Task objective -> Consider the entries below. Count the lines holding the string "Toggle" and state the number only.

(Stored items)
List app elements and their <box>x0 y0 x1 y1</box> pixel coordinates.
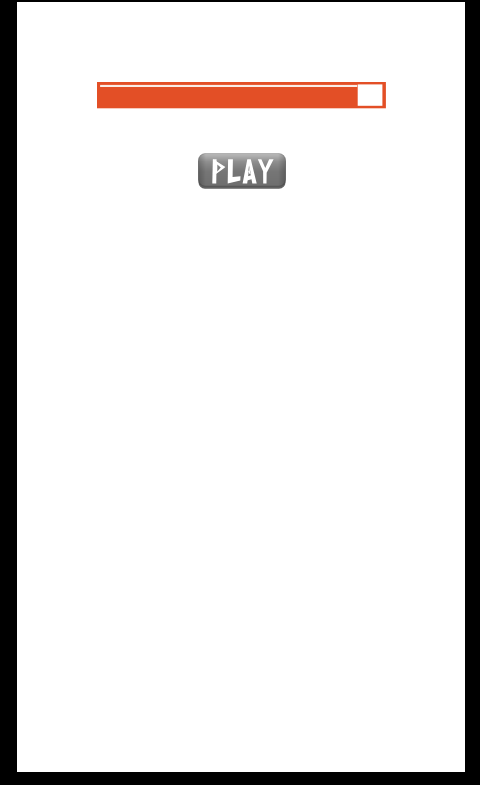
button[interactable]: Play <box>198 151 286 190</box>
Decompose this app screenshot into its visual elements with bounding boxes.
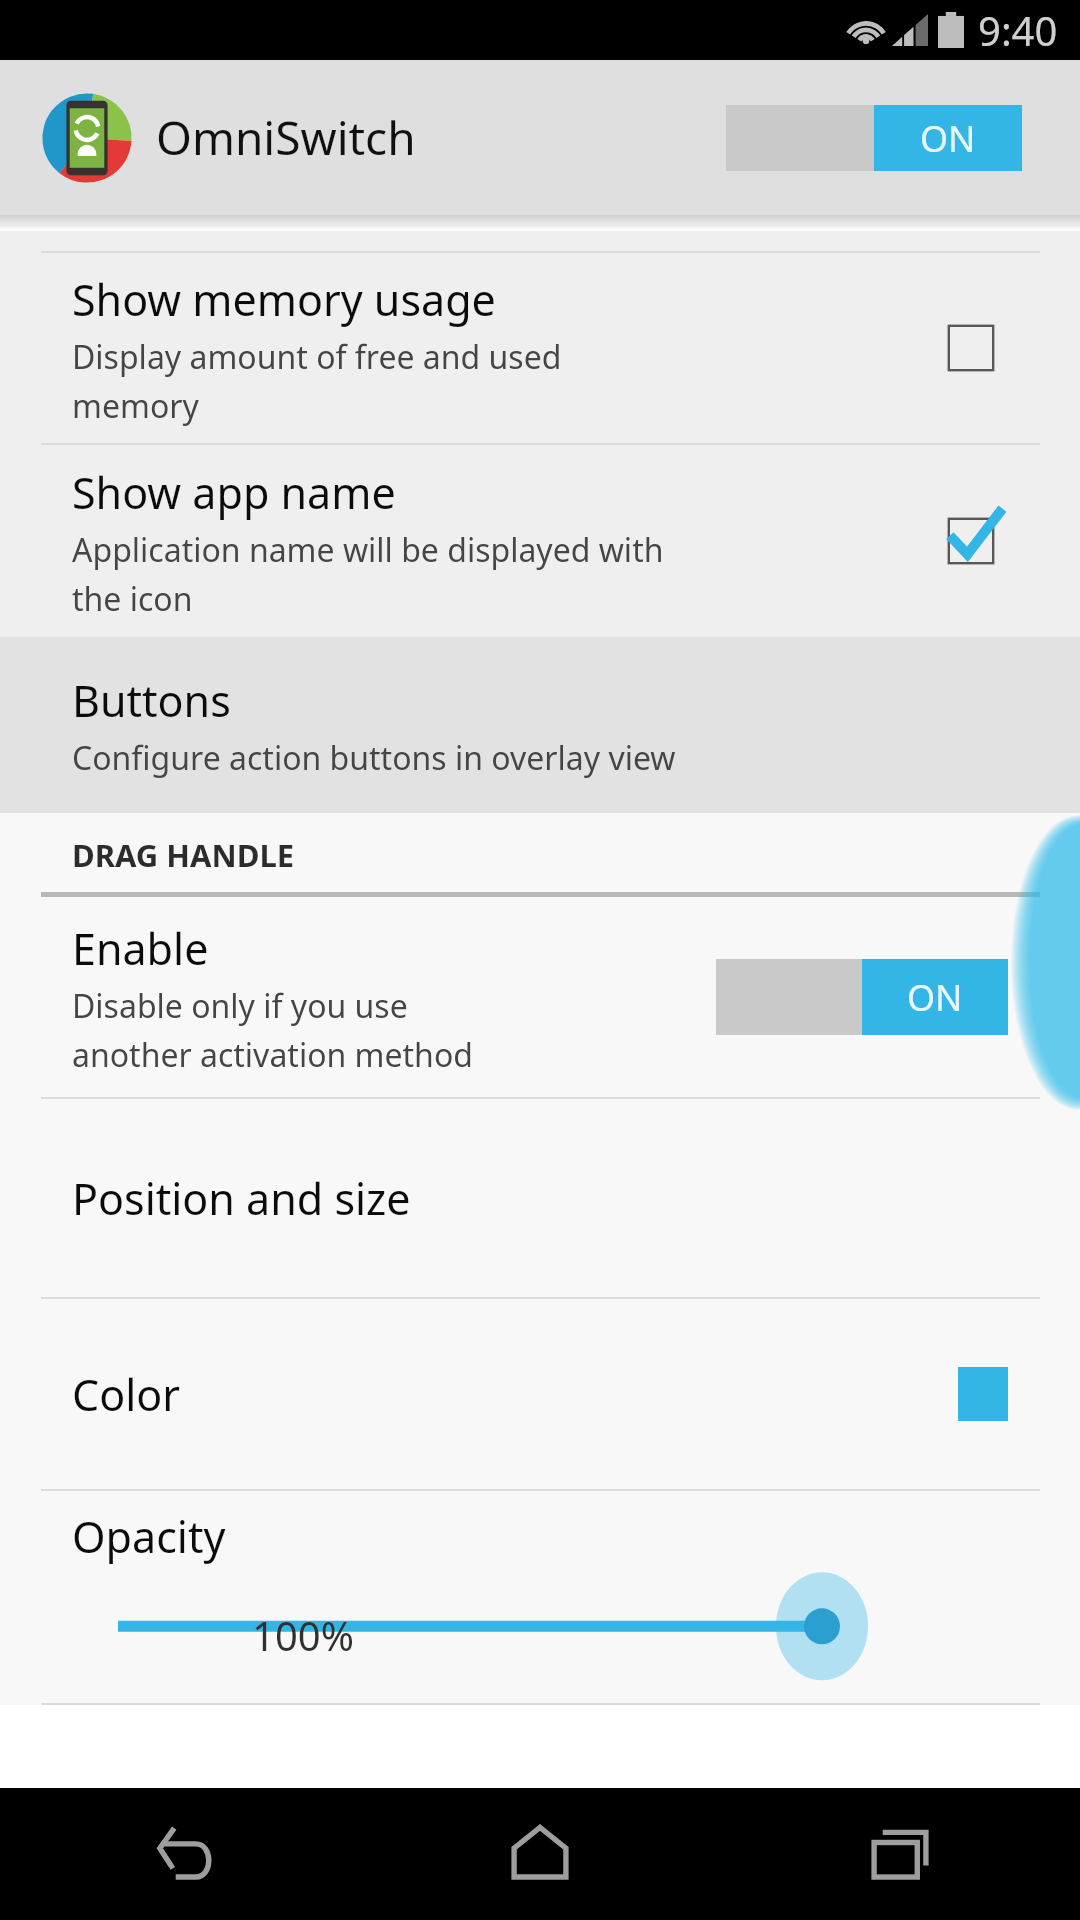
staticText: DRAG HANDLE [72,834,295,876]
staticText: Application name will be displayed with … [72,528,664,620]
button[interactable]: Color [0,1299,1080,1489]
button[interactable]: Checkbox, checked [934,504,1008,578]
staticText: OmniSwitch [156,106,416,169]
staticText: 9:40 [978,3,1058,57]
button[interactable]: Buttons [0,637,1080,813]
staticText: Show app name [72,463,396,522]
button[interactable]: Back [0,1788,360,1920]
staticText: Buttons [72,671,231,730]
button[interactable]: Show memory usage [0,253,1080,443]
button[interactable]: Toggle, on [716,959,1008,1035]
button[interactable]: Show app name [0,445,1080,637]
button[interactable]: Home [360,1788,720,1920]
staticText: Opacity [72,1507,226,1566]
button[interactable]: Opacity [0,1491,1080,1705]
staticText: Show memory usage [72,270,496,329]
staticText: 100% [252,1608,354,1662]
button[interactable]: Position and size [0,1099,1080,1297]
staticText: Color [72,1365,181,1424]
staticText: Enable [72,919,209,978]
staticText: Display amount of free and used memory [72,335,562,427]
staticText: Position and size [72,1169,411,1228]
staticText: ON [920,114,976,163]
staticText: Disable only if you use another activati… [72,984,473,1076]
button[interactable]: Enable [0,897,1080,1097]
staticText: Configure action buttons in overlay view [72,736,676,780]
button[interactable]: Toggle, on [726,105,1022,171]
staticText: ON [907,973,963,1022]
button[interactable]: Checkbox, unchecked [934,311,1008,385]
button[interactable]: Recent apps [720,1788,1080,1920]
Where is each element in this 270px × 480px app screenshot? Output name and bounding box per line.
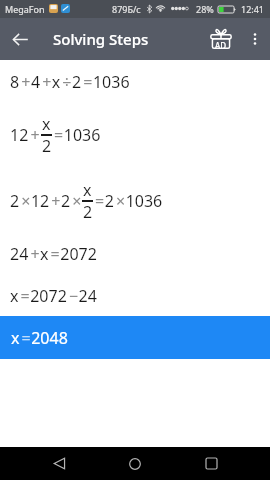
staticText: 24 +x =2072 bbox=[10, 243, 97, 265]
staticText: 28% bbox=[196, 3, 214, 15]
button[interactable]: More options bbox=[240, 24, 270, 54]
staticText: x =2048 bbox=[11, 327, 68, 349]
button[interactable]: 24 +x =2072 bbox=[0, 232, 270, 276]
button[interactable]: Watch ad bbox=[202, 20, 240, 58]
staticText: =2 ×1036 bbox=[93, 190, 163, 212]
button[interactable]: Home bbox=[118, 447, 152, 480]
button[interactable]: x =2048 bbox=[0, 316, 270, 359]
staticText: 12:41 bbox=[241, 3, 265, 15]
button[interactable]: x =2072 −24 bbox=[0, 274, 270, 318]
staticText: =1036 bbox=[52, 124, 101, 146]
staticText: 8 +4 +x ÷2 =1036 bbox=[10, 71, 130, 93]
staticText: AD bbox=[215, 40, 227, 51]
staticText: x bbox=[42, 113, 51, 135]
button[interactable]: 12 + bbox=[0, 111, 270, 159]
staticText: x =2072 −24 bbox=[10, 285, 97, 307]
button[interactable]: 8 +4 +x ÷2 =1036 bbox=[0, 60, 270, 104]
staticText: 12 + bbox=[10, 124, 41, 146]
staticText: 2 bbox=[42, 135, 52, 157]
button[interactable]: 2 ×12 +2 × bbox=[0, 177, 270, 225]
staticText: MegaFon bbox=[5, 3, 45, 15]
staticText: 879Б/с bbox=[112, 3, 141, 15]
staticText: Solving Steps bbox=[53, 29, 149, 49]
staticText: x bbox=[83, 179, 92, 201]
button[interactable]: Recent apps bbox=[194, 447, 228, 480]
staticText: 2 bbox=[83, 201, 93, 223]
staticText: 2 ×12 +2 × bbox=[10, 190, 82, 212]
button[interactable]: Back bbox=[42, 447, 76, 480]
button[interactable]: Navigate up bbox=[0, 19, 40, 59]
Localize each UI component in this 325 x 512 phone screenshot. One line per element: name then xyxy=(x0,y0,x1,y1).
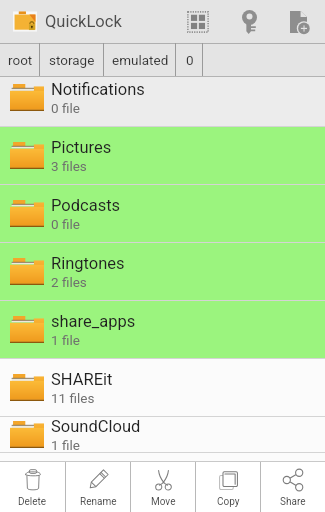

Exercise result -> 2